After the profuse dinner customary at the residence the Commandant approached their guest, smiling as though for a secret between them, ‘The individual of whom we spoke will be here by half-past five, I’d say,’ he opened his repeater and frowned at it, ‘or six at the latest.’ He closed the watch, and smiled again, gratuitously it seemed to Mrs Roxburgh. ‘He’ll not shirk his duty on this occasion.’
One of the smaller girls inquired, ‘Is Mrs Roxbry goin’ to whip Mr Pilcher?’
‘What a thing to imagine!’ The mother blushed for her child’s supposition.
‘Then why does he have to be forced?’ wondered Totty.
‘But they’re old friends. There’s no question of his being forced!’
Mrs Lovell was so embarrassed she lowered her voice to inform Mrs Roxburgh, ‘You shall receive him, my dear, in the little parlour.’ Although intended as a kindness, it made the situation darker and stimulated curiosity. ‘There you will be both comfortable and — private. Unless you would care for Miss Scrimshaw to be present.’
Mrs Roxburgh politely implied that she would rather dispense with Miss Scrimshaw’s presence.
She might have wondered how to pass the time before the visit had she not realized the distasteful event must soon take place. So she arranged herself in the little parlour, and hoped that Miss Scrimshaw would not come offering advice beforehand.

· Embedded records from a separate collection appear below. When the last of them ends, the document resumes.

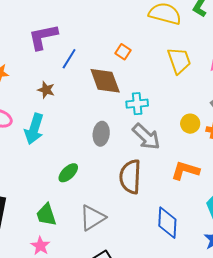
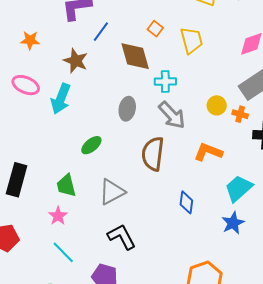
yellow trapezoid: (179, 61) -> (192, 40), moved
brown star: (46, 90) -> (76, 61), size x1.4
blue diamond: (167, 223) -> (186, 202), size x0.7

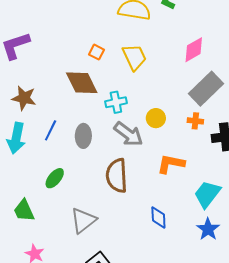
blue line: (101, 32) -> (51, 130), moved
yellow circle: (217, 105) -> (156, 118), moved
green trapezoid: (66, 185) -> (24, 211), moved

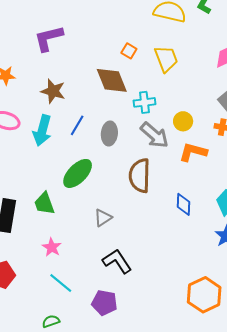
orange L-shape: (171, 164) -> (193, 152), moved
green ellipse: (55, 178) -> (78, 173), size x1.5
blue diamond: (158, 217) -> (183, 204), moved
gray triangle: (83, 220) -> (103, 218), size x0.7

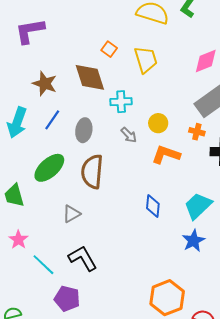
brown star: (53, 91) -> (45, 84), moved
gray arrow: (154, 135) -> (129, 135), size x0.6
brown semicircle: (140, 176) -> (92, 172), moved
cyan line: (61, 283) -> (43, 265), moved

The discreet lady had taken her cue, however: when the time came she simply announced, ‘Here is your visitor’ and left them to it.
Mrs Roxburgh had decided not to rise as her caller entered, but did so at once when the moment occurred, for she could hardly condemn an individual whose past was not more dubious than her own.

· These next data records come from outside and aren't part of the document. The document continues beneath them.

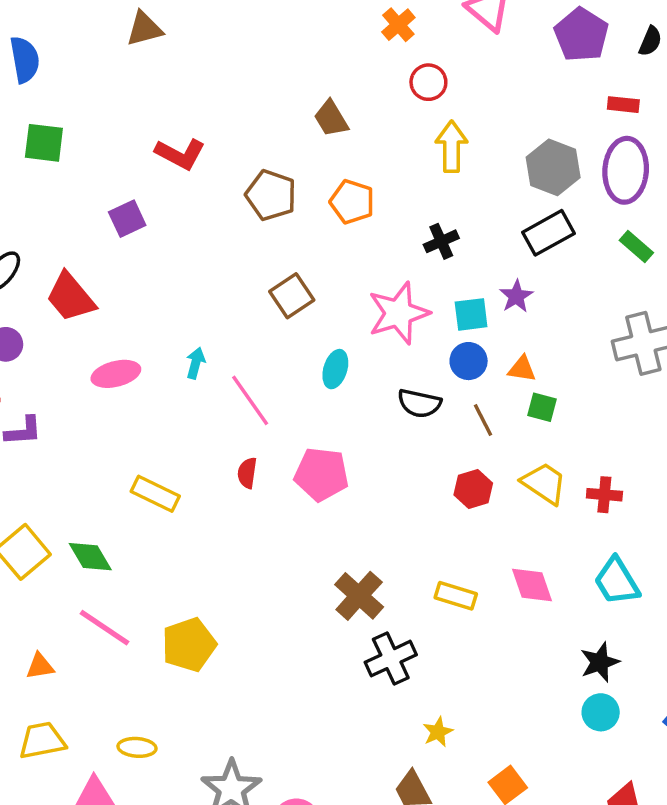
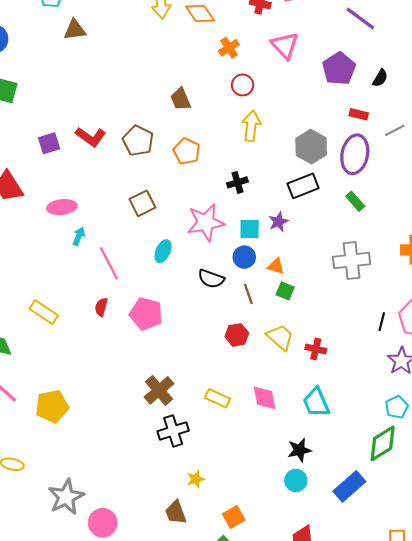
red L-shape: (180, 154) -> (91, 137), moved
pink ellipse: (116, 374) -> (62, 207), moved

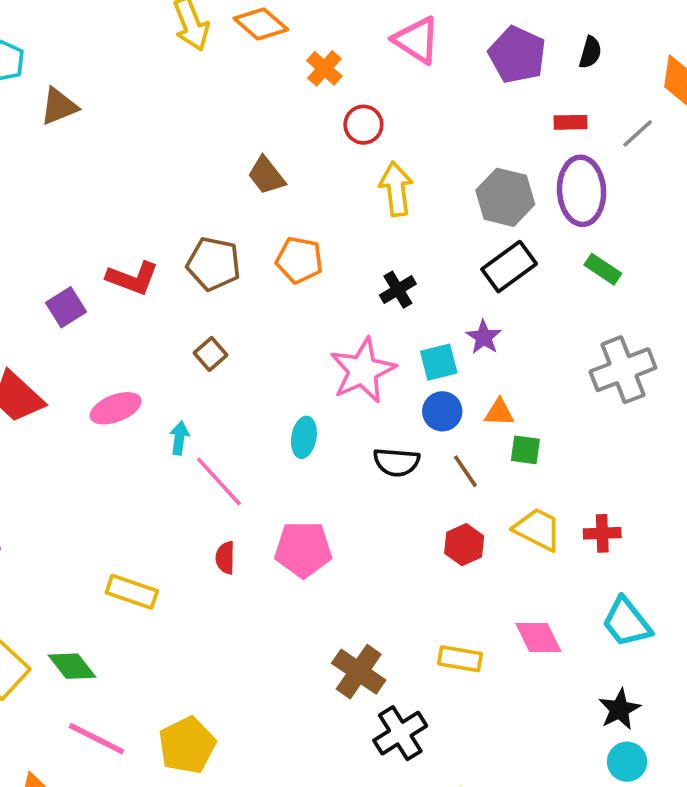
brown square: (142, 203) -> (210, 354), moved, size x0.7
cyan arrow: (79, 236) -> (179, 438), moved

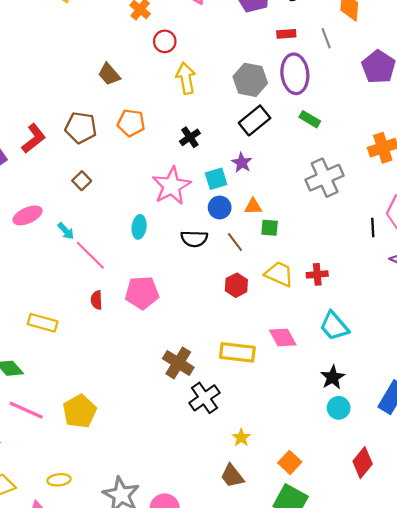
gray line: (638, 133) -> (326, 38), turned -66
red L-shape: (133, 278) -> (34, 138), turned -56
cyan arrow: (179, 438) -> (66, 231), turned 132
yellow rectangle: (460, 659) -> (237, 352), size x1.4

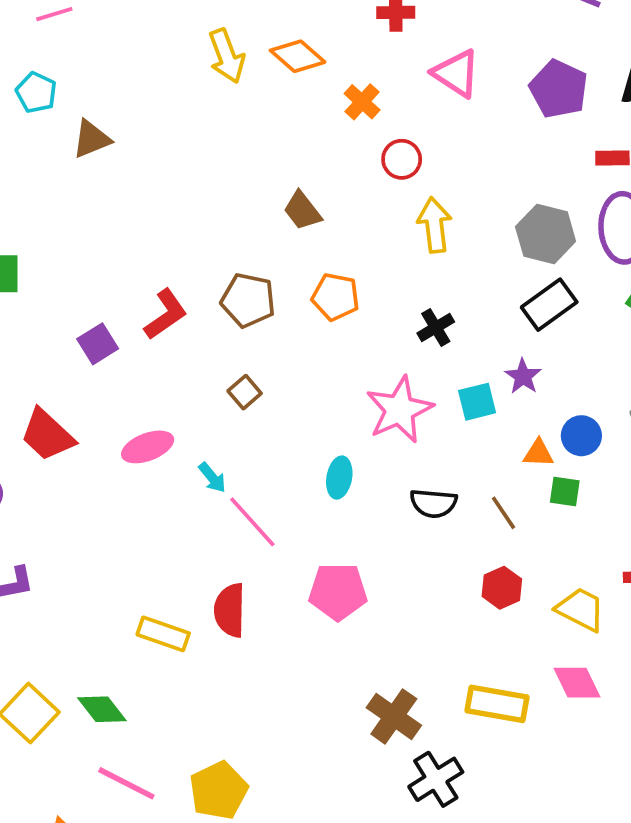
blue circle: (220, 207) -> (581, 436), moved
yellow trapezoid: (279, 274) -> (581, 609), moved
red semicircle: (96, 300) -> (230, 610), moved, size x1.6

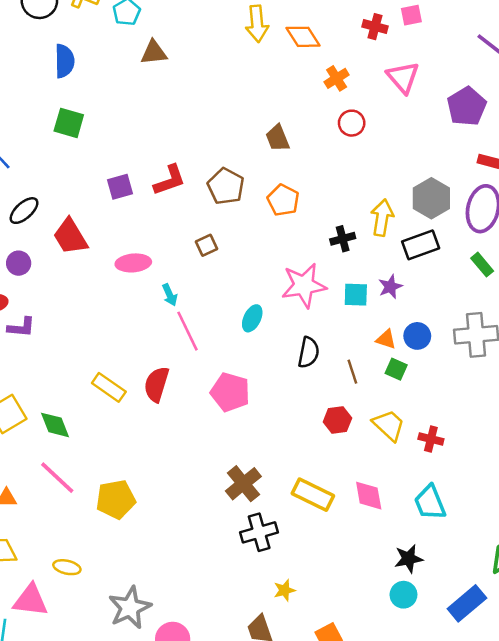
yellow arrow: (435, 225) -> (382, 218), moved
black semicircle: (433, 503) -> (309, 352), turned -100
yellow trapezoid: (581, 609) -> (389, 425), moved

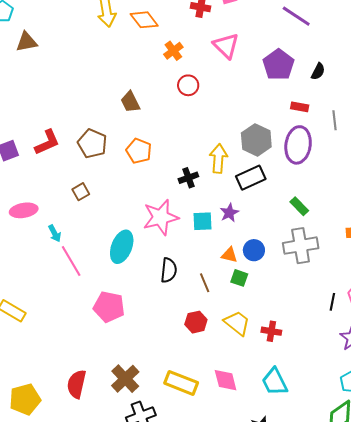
green rectangle: (482, 265) -> (299, 206), moved
cyan ellipse: (252, 318) -> (122, 247), size x1.5
red semicircle: (156, 384) -> (77, 384), moved

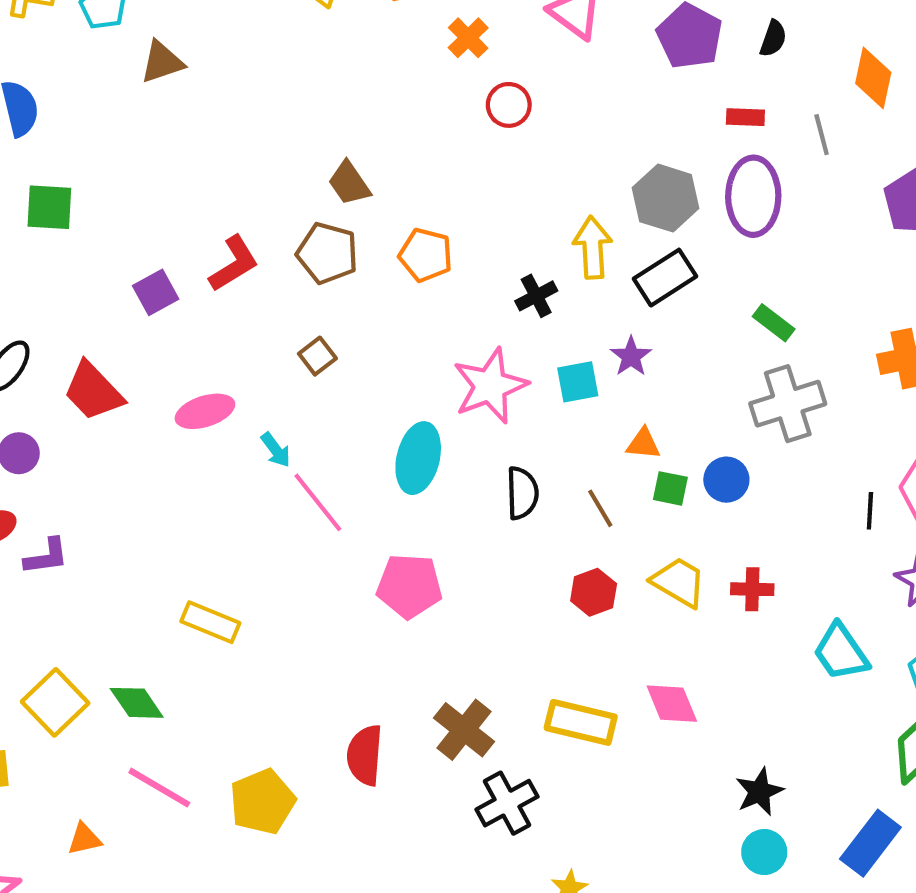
brown trapezoid: (130, 102) -> (349, 183), moved
blue circle: (254, 250) -> (726, 480), moved
cyan trapezoid: (275, 382) -> (841, 652), moved

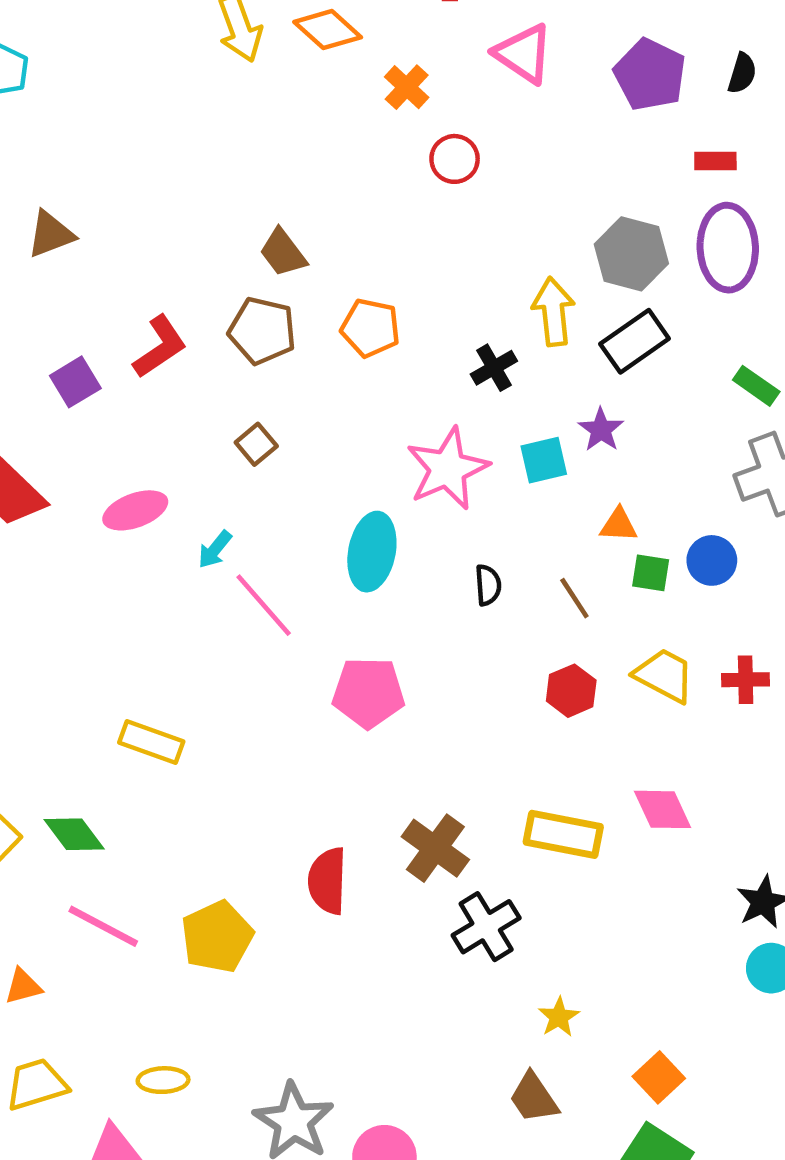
brown triangle: (162, 62) -> (51, 234), moved
cyan arrow: (276, 450) -> (215, 549), turned 78
black semicircle: (522, 493) -> (488, 585), size x0.7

So here she was, every bit like a gentlewoman afflicted by some nervous disorder, wetting her lips and dabbing at them spasmodically with one of the handkerchiefs provided for her. ‘Won’t you sit down, Mr Pilcher?’ the uneasy gentlewoman invited. ‘I am so glad you have been able to come. This is perhaps the most comfortable chair. Or do you prefer something more upright?’
She winced for the rheumatics in her shoulder, which had not bothered her since her recovery from the inordinate journey, and which no doubt were the result of sleeping naked on damp ground. Of ‘all that’, Mr Pilcher could not have known, although on the other hand he might. There was no knowing what her eyes might have given away.
But the mate did not seem aware of any imposture. His own condition was more important, the inner life he must be living; and then he more than likely saw her as one who would become his accuser.
‘Thank you,’ he said when they were at last painfully seated opposite each other.
Pilcher had aged, to put it kindly. It made her touch her hair, and look for a glass which did not immediately offer itself. He was so thin as to look transparent in places, and even more deeply lined than before. She was not sure, but he might have suffered a seizure.
‘At least one can see’, she said in a tone adopted from some patroness or a mother-in-law, ‘you’re in excellent health, Mr Pilcher. I am so glad — so very glad.’
He hung his head, the hair cropped short, like a convict’s, down to a pepper-and-salt stubble.
He admitted formally, ‘I can’t complain,’ his voice without any of the venom she remembered.